Transcribed page contents:
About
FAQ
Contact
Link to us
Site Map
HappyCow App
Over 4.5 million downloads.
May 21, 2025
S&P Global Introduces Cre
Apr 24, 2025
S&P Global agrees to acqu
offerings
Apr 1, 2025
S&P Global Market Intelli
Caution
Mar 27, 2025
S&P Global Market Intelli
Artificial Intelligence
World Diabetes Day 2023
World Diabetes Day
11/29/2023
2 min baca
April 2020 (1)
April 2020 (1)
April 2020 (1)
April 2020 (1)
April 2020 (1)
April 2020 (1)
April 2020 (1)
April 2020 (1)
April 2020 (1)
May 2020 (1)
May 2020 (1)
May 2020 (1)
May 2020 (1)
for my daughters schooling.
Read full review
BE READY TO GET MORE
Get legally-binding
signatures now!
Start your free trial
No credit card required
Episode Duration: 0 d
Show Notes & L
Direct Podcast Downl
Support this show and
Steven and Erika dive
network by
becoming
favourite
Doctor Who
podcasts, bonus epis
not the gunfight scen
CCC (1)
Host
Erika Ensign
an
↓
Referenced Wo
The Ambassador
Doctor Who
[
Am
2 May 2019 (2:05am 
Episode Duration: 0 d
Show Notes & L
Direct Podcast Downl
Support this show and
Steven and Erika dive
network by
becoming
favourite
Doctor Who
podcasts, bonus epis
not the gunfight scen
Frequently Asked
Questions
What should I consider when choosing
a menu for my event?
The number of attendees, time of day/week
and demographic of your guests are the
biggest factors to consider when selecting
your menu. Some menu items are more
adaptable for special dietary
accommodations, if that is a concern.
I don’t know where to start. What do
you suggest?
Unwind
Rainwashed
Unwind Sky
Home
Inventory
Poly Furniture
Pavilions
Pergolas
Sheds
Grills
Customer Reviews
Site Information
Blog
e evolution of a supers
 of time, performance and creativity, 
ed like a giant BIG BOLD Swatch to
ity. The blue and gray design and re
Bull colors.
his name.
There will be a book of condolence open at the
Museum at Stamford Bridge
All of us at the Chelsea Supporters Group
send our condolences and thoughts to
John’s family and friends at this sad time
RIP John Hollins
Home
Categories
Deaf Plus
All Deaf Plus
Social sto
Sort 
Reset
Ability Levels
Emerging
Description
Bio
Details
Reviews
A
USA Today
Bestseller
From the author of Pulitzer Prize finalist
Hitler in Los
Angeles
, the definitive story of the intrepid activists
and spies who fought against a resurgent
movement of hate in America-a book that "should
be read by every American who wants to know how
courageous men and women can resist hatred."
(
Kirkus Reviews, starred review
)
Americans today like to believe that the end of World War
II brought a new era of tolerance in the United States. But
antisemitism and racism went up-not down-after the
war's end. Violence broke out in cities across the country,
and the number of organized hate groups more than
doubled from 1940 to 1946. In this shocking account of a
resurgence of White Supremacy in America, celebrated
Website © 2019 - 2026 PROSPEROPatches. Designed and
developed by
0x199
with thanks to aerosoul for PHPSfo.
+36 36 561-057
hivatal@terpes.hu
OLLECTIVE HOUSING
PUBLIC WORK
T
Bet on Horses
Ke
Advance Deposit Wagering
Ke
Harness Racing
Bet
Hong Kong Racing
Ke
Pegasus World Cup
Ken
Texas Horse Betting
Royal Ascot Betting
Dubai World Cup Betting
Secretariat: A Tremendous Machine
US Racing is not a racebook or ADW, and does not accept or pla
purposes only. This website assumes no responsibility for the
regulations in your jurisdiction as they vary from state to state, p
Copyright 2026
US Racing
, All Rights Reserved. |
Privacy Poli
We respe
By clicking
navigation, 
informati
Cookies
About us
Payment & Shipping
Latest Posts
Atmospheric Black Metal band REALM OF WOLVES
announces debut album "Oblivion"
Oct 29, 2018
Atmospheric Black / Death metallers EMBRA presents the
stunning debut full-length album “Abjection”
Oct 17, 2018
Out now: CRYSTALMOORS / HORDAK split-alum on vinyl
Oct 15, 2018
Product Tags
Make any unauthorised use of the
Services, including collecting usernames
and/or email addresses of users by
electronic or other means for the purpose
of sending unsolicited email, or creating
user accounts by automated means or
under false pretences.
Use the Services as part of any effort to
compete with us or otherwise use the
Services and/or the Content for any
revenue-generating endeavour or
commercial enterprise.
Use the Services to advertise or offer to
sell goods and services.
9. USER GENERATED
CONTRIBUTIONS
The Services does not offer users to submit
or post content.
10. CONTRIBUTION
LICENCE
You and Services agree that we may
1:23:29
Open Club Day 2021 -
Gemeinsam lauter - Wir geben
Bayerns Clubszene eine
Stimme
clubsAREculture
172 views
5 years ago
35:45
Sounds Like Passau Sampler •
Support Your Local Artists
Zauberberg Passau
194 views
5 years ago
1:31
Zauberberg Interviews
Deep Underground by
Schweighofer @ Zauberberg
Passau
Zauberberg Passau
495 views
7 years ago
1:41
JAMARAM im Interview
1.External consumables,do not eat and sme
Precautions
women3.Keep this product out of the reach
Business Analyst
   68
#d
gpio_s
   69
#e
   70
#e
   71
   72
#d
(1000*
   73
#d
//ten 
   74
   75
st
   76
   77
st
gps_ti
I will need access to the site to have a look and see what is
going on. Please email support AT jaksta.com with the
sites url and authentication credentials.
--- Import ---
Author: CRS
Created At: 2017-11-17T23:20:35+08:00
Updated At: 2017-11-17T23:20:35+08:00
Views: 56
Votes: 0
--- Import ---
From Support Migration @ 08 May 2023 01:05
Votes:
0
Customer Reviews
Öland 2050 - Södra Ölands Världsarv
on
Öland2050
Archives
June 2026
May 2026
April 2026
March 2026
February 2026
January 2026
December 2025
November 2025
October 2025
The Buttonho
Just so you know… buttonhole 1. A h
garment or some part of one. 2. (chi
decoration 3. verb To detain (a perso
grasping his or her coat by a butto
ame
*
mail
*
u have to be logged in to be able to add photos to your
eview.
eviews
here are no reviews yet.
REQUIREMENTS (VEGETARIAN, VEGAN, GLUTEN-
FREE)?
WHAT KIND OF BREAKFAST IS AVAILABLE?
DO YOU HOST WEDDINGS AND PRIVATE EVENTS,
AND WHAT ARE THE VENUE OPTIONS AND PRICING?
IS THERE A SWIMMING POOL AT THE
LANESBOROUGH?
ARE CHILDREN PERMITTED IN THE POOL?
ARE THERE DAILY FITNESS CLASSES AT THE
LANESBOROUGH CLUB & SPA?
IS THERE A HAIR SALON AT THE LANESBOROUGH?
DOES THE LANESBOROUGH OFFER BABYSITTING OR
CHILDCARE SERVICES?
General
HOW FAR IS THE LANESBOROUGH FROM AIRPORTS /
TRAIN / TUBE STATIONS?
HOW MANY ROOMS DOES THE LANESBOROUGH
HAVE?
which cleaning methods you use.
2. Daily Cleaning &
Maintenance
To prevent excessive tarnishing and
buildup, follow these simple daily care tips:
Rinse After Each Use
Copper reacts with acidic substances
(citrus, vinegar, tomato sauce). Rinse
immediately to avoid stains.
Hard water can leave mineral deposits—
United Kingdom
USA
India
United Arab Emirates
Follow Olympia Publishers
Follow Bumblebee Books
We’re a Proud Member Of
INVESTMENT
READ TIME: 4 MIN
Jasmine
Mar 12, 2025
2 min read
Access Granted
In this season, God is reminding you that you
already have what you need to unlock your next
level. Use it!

* [EXERCISE REQUIREMENTS] Take the records above and return, word for word, only the lines that fall from the line with "grasping his or her coat by a butto" to the line with "Access Granted", both of them included.

* [RESPONSE AREA]
grasping his or her coat by a butto
ame
*
mail
*
u have to be logged in to be able to add photos to your
eview.
eviews
here are no reviews yet.
REQUIREMENTS (VEGETARIAN, VEGAN, GLUTEN-
FREE)?
WHAT KIND OF BREAKFAST IS AVAILABLE?
DO YOU HOST WEDDINGS AND PRIVATE EVENTS,
AND WHAT ARE THE VENUE OPTIONS AND PRICING?
IS THERE A SWIMMING POOL AT THE
LANESBOROUGH?
ARE CHILDREN PERMITTED IN THE POOL?
ARE THERE DAILY FITNESS CLASSES AT THE
LANESBOROUGH CLUB & SPA?
IS THERE A HAIR SALON AT THE LANESBOROUGH?
DOES THE LANESBOROUGH OFFER BABYSITTING OR
CHILDCARE SERVICES?
General
HOW FAR IS THE LANESBOROUGH FROM AIRPORTS /
TRAIN / TUBE STATIONS?
HOW MANY ROOMS DOES THE LANESBOROUGH
HAVE?
which cleaning methods you use.
2. Daily Cleaning &
Maintenance
To prevent excessive tarnishing and
buildup, follow these simple daily care tips:
Rinse After Each Use
Copper reacts with acidic substances
(citrus, vinegar, tomato sauce). Rinse
immediately to avoid stains.
Hard water can leave mineral deposits—
United Kingdom
USA
India
United Arab Emirates
Follow Olympia Publishers
Follow Bumblebee Books
We’re a Proud Member Of
INVESTMENT
READ TIME: 4 MIN
Jasmine
Mar 12, 2025
2 min read
Access Granted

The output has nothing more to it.